Segmentation examples of the pre-trained networks, provided by keras_segmentation

Process and Results

I created a dataset of 58 food images and manually created the desired masks for them. 52 of these images served as training data, while the rest served as validation data.

Keras_segmentation comes with a built-in data augmenter that performs a large number of different, randomized operations on the training and validation data. These operation include but are not limited to sheering, rotating, flipping, scaling, blurring and adding noise. Performing these operations makes each image that is fed to the network as a training example unique, albeit very similar, to every other training example and helps combat the networks tendency to over-fit.

I instantiated a new pspnet, transferred the appropriate weights from the pre-trained network and setup the training using the methods provided by keras_segmentation.

After training the network for 15 epochs with 64 batches of 16 augmented training examples per epoch, the network was able to achieve a segmentation accuracy of 0.97 on the validation data, meaning that 97% of the pixels of the validation images where classified correctly.

Segmentation validation examples

While these results are by no means perfect, they give a good indication of what the network could be capable of doing if it were further fine-tuned and more training data were available.

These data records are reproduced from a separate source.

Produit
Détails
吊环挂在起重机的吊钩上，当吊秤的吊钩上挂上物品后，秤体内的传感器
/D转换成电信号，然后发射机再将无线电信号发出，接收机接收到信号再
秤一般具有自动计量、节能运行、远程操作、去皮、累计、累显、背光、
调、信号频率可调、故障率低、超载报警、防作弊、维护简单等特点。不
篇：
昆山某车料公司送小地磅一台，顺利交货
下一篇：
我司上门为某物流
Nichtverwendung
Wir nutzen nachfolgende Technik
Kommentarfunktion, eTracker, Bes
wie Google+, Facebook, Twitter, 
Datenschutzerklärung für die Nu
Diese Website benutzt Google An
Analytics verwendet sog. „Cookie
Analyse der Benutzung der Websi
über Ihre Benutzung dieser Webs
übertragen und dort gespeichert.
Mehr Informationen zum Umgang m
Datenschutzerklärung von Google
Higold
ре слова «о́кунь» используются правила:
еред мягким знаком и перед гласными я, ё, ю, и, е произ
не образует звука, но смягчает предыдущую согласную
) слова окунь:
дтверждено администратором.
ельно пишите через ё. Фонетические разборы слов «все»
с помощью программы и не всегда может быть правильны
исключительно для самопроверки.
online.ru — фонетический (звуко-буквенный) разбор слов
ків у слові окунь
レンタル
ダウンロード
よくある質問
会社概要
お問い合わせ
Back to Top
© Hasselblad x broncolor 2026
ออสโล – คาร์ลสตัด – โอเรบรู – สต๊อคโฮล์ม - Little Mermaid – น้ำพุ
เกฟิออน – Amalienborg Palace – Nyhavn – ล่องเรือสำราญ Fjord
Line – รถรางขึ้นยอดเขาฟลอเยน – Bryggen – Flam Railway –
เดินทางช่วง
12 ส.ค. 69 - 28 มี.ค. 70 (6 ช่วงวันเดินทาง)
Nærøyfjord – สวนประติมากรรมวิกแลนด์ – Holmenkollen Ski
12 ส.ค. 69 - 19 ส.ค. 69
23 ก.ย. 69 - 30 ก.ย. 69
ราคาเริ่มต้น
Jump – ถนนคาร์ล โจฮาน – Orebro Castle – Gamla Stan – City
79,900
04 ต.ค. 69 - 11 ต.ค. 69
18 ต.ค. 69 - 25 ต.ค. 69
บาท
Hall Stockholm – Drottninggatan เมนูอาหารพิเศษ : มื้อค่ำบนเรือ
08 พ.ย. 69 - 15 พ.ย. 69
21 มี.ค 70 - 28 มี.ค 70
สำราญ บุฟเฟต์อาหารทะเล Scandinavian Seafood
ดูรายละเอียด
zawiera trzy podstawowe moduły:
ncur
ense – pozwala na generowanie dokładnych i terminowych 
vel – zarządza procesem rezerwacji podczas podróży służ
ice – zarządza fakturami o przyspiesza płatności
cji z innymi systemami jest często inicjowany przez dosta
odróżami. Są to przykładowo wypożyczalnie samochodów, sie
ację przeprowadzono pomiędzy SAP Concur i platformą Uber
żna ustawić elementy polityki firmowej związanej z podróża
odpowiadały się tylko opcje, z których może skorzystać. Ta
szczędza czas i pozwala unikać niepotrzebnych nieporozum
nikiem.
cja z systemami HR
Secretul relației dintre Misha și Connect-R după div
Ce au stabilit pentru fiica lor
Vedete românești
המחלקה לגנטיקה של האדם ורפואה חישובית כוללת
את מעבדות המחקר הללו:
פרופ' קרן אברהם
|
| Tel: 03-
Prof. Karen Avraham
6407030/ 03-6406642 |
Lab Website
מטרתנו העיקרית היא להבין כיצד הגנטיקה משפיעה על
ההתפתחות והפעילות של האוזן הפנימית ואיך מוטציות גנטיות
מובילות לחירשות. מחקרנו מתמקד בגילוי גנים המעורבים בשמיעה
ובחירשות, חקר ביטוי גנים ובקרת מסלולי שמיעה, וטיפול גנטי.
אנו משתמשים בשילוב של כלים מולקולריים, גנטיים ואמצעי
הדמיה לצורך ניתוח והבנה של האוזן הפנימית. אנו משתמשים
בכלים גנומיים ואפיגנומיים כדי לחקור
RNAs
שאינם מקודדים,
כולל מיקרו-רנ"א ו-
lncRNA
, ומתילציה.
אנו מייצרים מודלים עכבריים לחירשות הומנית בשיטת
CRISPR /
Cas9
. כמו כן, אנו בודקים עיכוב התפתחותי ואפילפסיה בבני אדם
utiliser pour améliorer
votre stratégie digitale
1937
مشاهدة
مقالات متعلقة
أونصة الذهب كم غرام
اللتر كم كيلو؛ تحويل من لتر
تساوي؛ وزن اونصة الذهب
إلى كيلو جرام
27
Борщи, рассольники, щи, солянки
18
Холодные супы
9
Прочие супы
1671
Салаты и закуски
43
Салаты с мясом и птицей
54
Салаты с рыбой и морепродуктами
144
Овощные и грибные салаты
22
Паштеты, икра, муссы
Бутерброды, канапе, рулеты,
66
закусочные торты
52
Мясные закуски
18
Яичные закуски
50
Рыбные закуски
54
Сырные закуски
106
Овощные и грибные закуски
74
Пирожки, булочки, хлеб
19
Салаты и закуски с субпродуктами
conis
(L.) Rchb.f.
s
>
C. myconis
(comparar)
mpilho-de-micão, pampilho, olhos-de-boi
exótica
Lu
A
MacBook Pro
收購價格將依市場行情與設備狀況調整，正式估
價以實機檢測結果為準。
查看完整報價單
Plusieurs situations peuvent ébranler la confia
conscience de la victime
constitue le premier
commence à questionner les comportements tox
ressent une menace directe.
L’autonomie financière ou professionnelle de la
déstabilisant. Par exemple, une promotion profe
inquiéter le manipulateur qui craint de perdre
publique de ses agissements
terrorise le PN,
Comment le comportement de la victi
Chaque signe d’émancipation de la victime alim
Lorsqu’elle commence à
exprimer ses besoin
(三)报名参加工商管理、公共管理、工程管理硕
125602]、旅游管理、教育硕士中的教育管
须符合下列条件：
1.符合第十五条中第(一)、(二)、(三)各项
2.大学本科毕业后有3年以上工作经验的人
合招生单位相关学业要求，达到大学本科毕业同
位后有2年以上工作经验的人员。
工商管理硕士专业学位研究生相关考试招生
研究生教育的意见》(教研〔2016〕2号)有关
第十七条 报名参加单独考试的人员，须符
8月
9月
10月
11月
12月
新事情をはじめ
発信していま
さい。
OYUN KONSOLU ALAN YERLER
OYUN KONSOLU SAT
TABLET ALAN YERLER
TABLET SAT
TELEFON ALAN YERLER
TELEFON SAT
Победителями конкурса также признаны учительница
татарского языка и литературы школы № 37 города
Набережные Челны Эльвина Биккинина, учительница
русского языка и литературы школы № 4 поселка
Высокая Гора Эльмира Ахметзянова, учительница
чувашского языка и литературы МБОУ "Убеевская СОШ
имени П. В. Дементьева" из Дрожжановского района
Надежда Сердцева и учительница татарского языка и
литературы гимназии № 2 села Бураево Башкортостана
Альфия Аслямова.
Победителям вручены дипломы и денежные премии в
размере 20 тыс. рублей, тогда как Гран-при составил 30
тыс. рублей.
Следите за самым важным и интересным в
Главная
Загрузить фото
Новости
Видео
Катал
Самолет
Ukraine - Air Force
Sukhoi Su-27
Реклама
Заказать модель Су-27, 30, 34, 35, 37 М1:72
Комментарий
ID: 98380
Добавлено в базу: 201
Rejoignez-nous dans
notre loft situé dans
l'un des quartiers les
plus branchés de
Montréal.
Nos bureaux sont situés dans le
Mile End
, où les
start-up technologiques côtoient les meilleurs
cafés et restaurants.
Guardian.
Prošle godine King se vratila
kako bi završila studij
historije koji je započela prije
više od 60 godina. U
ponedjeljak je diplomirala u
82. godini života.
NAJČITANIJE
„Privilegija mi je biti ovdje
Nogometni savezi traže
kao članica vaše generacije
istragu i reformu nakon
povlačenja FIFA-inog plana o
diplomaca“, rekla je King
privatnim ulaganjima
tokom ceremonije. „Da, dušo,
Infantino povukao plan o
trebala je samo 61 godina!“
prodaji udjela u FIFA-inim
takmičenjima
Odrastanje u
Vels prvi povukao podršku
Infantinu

There are a couple of disadvantages to using a deep learning approach over a classic computer vision. A neural network cannot be tweaked in the same way that the earlier proposed pipeline can. You simply can’t hope to make sense of the 46,765,250 parameters of this network and manually tweak them to improve the network’s output. It is for this reason artificial neural networks are considered black-boxes. If you want to make changes to the model, you’ll have to retrain it. Another apparent disadvantage is that the edges of the masks that this model produces are noticeably less accurate than the computer vision pipeline we defined earlier, although this could probably be further improved in the future.

A major advantage to this approach however, is how few restrictions there are to the input images. Because of the data augmentation that was performed on the training data and because of the way convolutional filters can recognize patterns anywhere in the data, this network can recognize food anywhere in a picture.

This is the network that ended up being implemented in the proof-of-concept project.

Now that the app can successfully remove the background from images of food, we can finally find that perfect hotdog plate that we’ve been working towards this whole time.

Conclusion

From what I have learned, I conclude that it definitely seems possible to perform semantic segmentation on images of food. To achieve better results in the future however, I suggest looking further into different existing models to perform transfer learning, creating a larger training dataset and exploring the training hyper-parameters more rigorously. I also suggest experimenting with adding extra classes to the segmentation labels. Such an extra class could, for example, be used to label all the pixels that show the ‘container’ of the food, like plates and bowls.